Task brief: Exactly as written, print every line of the listing below and omit its pictures.

Source records:
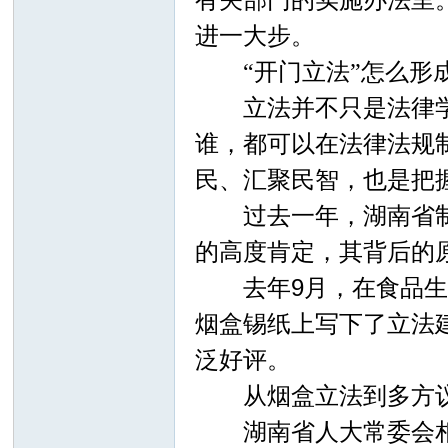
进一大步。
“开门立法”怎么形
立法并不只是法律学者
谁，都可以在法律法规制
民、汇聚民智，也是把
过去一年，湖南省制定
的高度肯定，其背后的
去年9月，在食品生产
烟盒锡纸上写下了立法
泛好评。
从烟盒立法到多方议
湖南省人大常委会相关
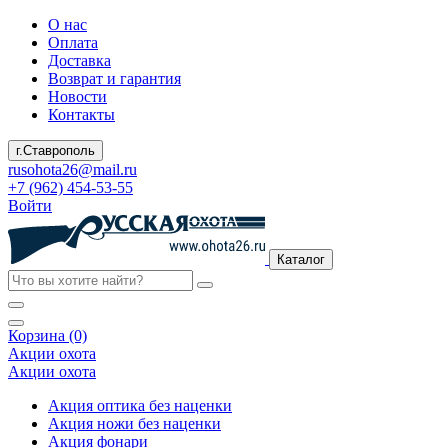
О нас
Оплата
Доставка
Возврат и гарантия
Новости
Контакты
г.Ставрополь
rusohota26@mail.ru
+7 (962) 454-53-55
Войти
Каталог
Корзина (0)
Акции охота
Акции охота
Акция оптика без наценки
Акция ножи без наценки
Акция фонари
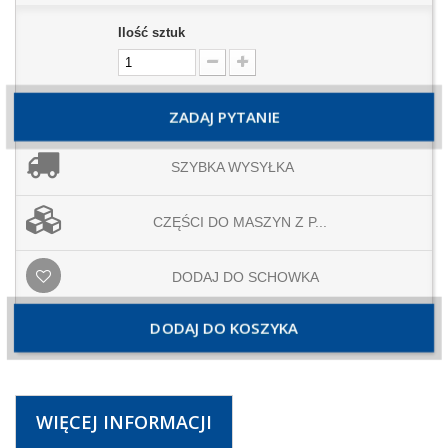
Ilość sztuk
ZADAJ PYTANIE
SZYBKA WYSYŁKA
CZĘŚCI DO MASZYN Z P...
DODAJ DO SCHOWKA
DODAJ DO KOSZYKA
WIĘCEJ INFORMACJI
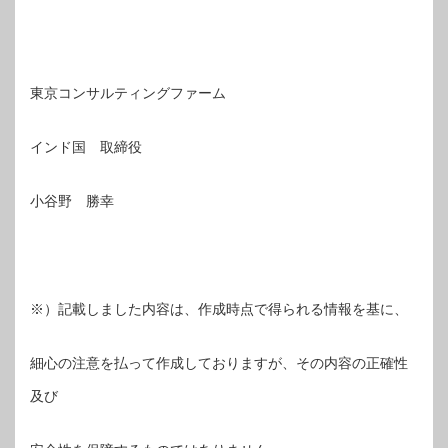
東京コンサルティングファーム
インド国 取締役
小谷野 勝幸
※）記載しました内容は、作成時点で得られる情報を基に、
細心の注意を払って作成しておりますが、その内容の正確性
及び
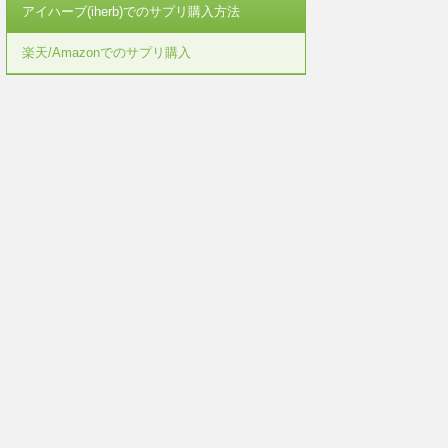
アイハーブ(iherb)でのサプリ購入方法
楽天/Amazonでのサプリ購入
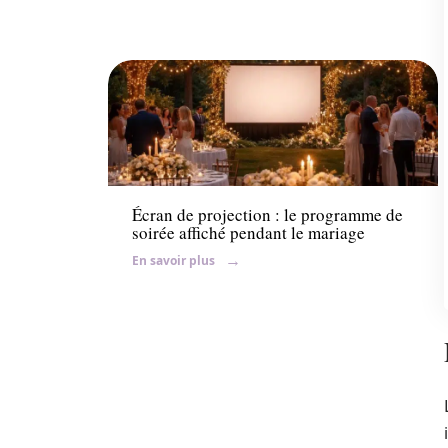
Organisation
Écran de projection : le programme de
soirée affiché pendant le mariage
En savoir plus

Written answer:
进一大步。
“开门立法”怎么形
立法并不只是法律学者
谁，都可以在法律法规制
民、汇聚民智，也是把
过去一年，湖南省制定
的高度肯定，其背后的
去年9月，在食品生产
烟盒锡纸上写下了立法
泛好评。
从烟盒立法到多方议
湖南省人大常委会相关
О нас
Оплата
Доставка
Возврат и гарантия
Новости
Контакты
г.Ставрополь
rusohota26@mail.ru
+7 (962) 454-53-55
Войти
Каталог
Корзина (0)
Акции охота
Акции охота
Акция оптика без наценки
Акция ножи без наценки
Акция фонари
Ilość sztuk
ZADAJ PYTANIE
SZYBKA WYSYŁKA
CZĘŚCI DO MASZYN Z P...
DODAJ DO SCHOWKA
DODAJ DO KOSZYKA
WIĘCEJ INFORMACJI
東京コンサルティングファーム
インド国 取締役
小谷野 勝幸
※）記載しました内容は、作成時点で得られる情報を基に、
細心の注意を払って作成しておりますが、その内容の正確性
及び
アイハーブ(iherb)でのサプリ購入方法
楽天/Amazonでのサプリ購入
Organisation
Écran de projection : le programme de
soirée affiché pendant le mariage
En savoir plus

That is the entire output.